Task directions
Scan the records below and say how many lines include the word "have", giving no other text.
○ ○ ○
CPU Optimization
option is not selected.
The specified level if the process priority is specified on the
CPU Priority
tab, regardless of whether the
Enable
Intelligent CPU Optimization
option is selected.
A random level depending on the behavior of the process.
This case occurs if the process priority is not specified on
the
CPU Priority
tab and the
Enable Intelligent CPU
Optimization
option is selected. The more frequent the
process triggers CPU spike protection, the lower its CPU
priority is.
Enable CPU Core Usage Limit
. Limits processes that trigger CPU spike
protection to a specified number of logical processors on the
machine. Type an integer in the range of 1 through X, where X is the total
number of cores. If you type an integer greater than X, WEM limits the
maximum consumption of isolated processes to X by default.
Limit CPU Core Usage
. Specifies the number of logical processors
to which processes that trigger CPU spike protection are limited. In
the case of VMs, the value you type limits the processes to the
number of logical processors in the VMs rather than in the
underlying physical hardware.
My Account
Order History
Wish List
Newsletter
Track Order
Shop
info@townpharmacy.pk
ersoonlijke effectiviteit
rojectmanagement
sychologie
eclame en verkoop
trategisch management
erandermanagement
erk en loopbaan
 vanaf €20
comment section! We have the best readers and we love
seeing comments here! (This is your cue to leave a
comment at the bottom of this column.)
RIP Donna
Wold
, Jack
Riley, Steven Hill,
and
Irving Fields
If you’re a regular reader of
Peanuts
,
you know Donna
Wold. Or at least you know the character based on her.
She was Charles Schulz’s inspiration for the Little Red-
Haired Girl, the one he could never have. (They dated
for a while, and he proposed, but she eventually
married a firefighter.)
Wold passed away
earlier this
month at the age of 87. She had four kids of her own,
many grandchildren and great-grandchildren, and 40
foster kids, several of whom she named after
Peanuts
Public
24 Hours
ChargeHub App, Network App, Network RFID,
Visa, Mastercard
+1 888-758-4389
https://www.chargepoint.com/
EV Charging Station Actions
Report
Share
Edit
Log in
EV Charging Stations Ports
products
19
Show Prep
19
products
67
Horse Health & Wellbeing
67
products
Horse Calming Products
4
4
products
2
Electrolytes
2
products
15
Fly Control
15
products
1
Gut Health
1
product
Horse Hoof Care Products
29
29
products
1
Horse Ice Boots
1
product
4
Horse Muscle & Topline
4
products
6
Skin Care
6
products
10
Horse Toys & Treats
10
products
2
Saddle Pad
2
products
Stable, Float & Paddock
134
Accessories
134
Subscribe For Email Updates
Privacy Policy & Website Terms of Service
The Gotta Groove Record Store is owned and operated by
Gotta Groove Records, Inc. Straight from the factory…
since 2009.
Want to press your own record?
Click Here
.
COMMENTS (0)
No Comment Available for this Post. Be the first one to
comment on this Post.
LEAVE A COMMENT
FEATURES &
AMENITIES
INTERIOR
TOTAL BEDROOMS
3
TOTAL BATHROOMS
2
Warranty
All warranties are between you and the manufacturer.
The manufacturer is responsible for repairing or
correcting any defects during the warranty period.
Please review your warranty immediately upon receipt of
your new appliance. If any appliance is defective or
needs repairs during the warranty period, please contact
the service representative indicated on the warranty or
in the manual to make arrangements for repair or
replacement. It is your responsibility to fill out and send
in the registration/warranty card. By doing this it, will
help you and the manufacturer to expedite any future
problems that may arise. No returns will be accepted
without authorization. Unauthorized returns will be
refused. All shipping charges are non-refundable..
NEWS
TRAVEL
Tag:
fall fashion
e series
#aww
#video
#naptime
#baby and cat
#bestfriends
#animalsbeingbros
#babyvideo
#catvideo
○ ○ ○
Output below
2